- [EXERCISE]: Word for word, retype the lines from the one containing "フィリップスとつながる" to the one containing "sạc PIN nhanh chóng chỉ 30 phút đạt 50% pin" below, keeping both end lines and dropping the pictures.

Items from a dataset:
=== Begin Enclosure ===
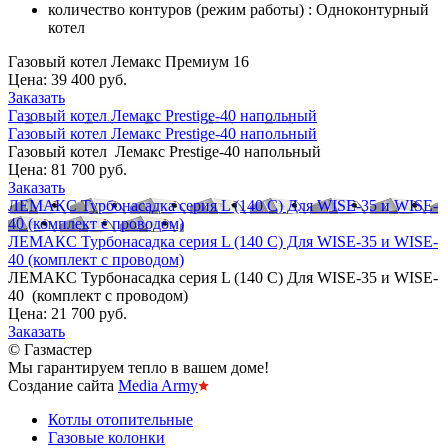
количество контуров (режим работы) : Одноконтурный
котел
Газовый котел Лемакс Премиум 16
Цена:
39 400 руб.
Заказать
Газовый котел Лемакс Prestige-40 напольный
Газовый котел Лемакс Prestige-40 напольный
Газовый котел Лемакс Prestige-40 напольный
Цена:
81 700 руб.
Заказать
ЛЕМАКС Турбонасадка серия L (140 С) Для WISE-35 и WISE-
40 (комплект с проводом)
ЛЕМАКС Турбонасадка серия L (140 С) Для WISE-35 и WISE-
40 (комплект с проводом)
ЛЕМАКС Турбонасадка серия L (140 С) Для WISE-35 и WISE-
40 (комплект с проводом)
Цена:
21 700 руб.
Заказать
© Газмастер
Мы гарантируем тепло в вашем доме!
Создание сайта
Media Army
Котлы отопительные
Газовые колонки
=== End Enclosure ===
=== Begin Enclosure ===
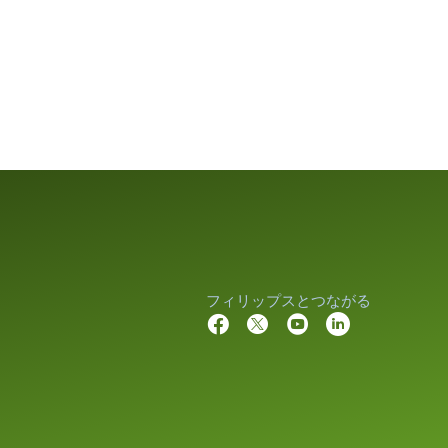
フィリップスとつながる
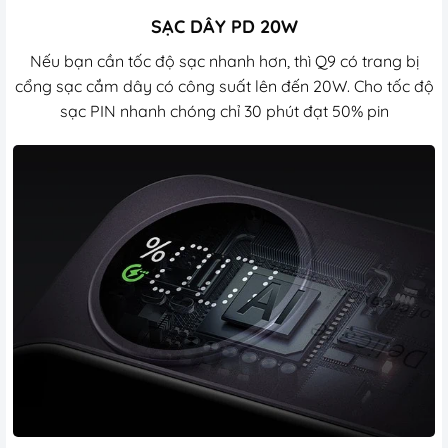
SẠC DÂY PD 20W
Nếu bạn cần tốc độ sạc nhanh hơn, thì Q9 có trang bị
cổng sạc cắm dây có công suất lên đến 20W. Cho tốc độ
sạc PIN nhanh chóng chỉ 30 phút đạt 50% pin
=== End Enclosure ===
- [SOLUTION FOR THIS PROBLEM]:
フィリップスとつながる
SẠC DÂY PD 20W
Nếu bạn cần tốc độ sạc nhanh hơn, thì Q9 có trang bị
cổng sạc cắm dây có công suất lên đến 20W. Cho tốc độ
sạc PIN nhanh chóng chỉ 30 phút đạt 50% pin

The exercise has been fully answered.